After this point Elasticsearch becomes unresponsive and it does not revert back for the API calls.

Currently, we are not sure what is causing the problem to the Elasticsearch.

Earlier we thought that the Elasticsearch is becoming unresponsive because of lack of resources so we increased the JVM Heap size from 12 GB to 30 GB, but still we are facing the same issue.

When the issue occur, sometime we have seen following errors as well when we try to communicate with Elasticsearch

http://localhost:9200/_cat/shards?v

"error": {
"root_cause": [
{
"type": "master_not_discovered_exception", "reason": null }
"type": "master_not_discovered_exception", "reason": null
"status": 503
}

Need suggestions how we can troubleshoot and resolve this issue

Production environment details:

  • This is a single node cluster.
  • OS: Windows 2019 Server Standard (full installation) 64-bit
  • Physical Memory (RAM): Total: 127.99 GB
  • CPU: 16 logical CPUs (8 cores in 2 physical packages}
  • Disk where Elasticsearch indices are stored: I:\ Fixed NTFS 1.95 TB 1.29 TB GT2IDX01_ES_INDEX_I
  • Disk where Elasticsearch snapshots are stored: X:\ Fixed NTFS 1.99 TB 259.85 GB GT2IDX01_ES_SNAPVOL

We'd really appreciate any guidance/suggestions for this issue as the end customer has a significant number of users that are unable to work when these issues occur and their temperature continues to increase the longer we go without a solution.
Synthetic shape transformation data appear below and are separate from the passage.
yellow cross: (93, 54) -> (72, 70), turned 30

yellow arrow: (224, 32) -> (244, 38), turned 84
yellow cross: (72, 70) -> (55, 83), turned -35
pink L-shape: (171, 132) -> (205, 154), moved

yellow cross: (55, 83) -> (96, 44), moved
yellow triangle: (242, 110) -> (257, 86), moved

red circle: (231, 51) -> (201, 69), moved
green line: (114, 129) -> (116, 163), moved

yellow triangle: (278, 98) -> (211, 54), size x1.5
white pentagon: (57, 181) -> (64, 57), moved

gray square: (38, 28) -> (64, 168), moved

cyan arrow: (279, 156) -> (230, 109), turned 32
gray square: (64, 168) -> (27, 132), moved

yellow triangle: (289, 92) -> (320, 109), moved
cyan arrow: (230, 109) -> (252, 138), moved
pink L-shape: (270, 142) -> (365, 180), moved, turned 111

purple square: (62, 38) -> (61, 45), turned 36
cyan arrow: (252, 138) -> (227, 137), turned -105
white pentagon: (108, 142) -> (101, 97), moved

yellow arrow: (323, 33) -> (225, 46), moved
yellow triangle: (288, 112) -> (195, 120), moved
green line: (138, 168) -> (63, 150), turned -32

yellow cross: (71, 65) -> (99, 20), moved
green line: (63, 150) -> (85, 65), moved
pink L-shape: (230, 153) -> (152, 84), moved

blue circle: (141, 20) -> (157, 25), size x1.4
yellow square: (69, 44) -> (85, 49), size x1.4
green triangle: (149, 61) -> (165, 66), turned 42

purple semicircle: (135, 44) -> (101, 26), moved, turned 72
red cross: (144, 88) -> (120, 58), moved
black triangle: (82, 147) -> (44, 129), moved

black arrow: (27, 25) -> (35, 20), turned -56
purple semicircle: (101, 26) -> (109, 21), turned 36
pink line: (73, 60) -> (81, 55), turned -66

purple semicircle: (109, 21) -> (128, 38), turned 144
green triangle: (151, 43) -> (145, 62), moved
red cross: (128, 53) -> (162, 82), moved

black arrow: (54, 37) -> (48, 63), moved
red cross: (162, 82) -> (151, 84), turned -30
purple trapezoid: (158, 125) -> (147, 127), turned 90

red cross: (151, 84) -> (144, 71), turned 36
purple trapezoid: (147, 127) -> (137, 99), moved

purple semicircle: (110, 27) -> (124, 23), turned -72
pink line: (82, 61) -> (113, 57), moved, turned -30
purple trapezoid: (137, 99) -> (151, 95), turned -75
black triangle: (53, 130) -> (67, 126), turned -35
Yes this is the problem, you're using network-attached storage on Windows. See these docs:

Elasticsearch requires the filesystem to act as if it were backed by a local disk, but this means that it will work correctly on properly-configured remote block devices (e.g. a SAN) and remote filesystems (e.g. NFS) as long as the remote storage behaves no differently from local storage.

Windows remote storage behaves sufficiently differently from local storage that you can't reliably use it with Elasticsearch.

This topic was automatically closed 28 days after the last reply. New replies are no longer allowed.